Description: Thank you for the excellent work you´ve been doing! If I press SHIFT + right mouse click on windows explorer, I can use an option called "copy as path" to any file I want. The problem is that this copy comes with quotes. Example: "C:\Users\yourname\OneDrive\TRANSCRIPTIONS\IMPORTANT DOCUMENT.odt" It would be great LibreOffice could check if the hyperlink is quoted, and then, remove this quotes (hyperlinks are never quoted). Steps to Reproduce: 1. On windows explorer: SHIFT + right click on any file . 2. On windows explorer: click on "copy as path" 3. On Libreoffice Writer: press shift + K 4. On Libreoffice Writer: On hyperlink dialog, CTRL + V on URL Actual Results: Hyperlink wont work because it tries to use the quotes in the URL. Expected Results: I would expect it to understand that quotes on first and last character should be ignored. Reproducible: Always User Profile Reset: No Additional Info:
Alberto, I confirm the described behaviour. I agree, that it would be an enhancement. I add Design Team for further input.
Sounds like a useful enhancement. But probably not so easy to realize. What do you think, Eike?

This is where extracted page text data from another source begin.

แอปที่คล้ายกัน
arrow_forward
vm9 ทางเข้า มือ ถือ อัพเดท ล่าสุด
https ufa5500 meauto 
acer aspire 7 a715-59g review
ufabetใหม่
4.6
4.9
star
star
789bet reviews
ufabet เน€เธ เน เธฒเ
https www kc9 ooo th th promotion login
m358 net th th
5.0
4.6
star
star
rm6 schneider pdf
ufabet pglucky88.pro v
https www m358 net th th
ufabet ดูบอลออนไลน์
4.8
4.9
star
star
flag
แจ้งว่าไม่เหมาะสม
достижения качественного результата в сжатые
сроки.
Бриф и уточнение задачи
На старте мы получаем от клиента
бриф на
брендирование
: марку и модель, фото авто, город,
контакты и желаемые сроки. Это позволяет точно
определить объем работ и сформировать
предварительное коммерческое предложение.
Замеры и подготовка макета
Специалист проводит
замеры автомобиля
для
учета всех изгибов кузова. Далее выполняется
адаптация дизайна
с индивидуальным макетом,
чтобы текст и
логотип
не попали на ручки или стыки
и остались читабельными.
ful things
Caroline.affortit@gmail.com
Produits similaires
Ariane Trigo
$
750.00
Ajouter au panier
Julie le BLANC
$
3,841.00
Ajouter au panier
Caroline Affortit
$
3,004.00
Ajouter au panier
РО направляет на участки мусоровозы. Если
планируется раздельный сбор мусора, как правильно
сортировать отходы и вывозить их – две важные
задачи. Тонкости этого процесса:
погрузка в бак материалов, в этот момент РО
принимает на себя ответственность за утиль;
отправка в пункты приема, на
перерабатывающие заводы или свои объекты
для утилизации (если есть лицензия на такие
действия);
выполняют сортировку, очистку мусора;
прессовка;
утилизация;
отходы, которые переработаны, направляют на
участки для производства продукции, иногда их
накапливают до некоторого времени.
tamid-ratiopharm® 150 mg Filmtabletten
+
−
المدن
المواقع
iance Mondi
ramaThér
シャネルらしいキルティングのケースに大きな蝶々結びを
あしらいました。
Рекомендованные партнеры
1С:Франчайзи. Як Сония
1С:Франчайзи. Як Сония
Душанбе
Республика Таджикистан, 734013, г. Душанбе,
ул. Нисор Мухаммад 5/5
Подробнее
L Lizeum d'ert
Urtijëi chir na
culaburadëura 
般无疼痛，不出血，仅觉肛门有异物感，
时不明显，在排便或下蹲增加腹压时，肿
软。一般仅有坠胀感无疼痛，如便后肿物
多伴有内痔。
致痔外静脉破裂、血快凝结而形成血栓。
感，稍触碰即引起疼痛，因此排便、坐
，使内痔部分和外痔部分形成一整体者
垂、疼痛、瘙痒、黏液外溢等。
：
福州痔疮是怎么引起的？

I don't know why you ask me, but.. those quoted file paths copied from clipboard seem to be a Windows-only problem. Other OS may use them as well (or rather single-quoted in case they contain characters that with double quotes could be interpreted by the shell) but don't copy them to the clipboard it seems. Yet other mechanisms to quote i.e. spaces in file paths exist, like /path/space\ here/file, and we certainly don't want to guess and mess around with everything. Also, file names starting and/or ending with a quote character are perfectly valid and in some cases removing them may be unwanted. My suggestion would be to not mess around with this, or if then do it only for Windows paths in a dumb manner that looks for "C:\..." (or any other drive letter) and only then removes the quotes.
(In reply to Eike Rathke from comment #3) > My suggestion would be to not mess around with this, or if then do it only > for Windows paths in a dumb manner that looks for "C:\..." (or any other > drive letter) and only then removes the quotes. Thanks for the advice. Let's do the dumb thing for Windows only.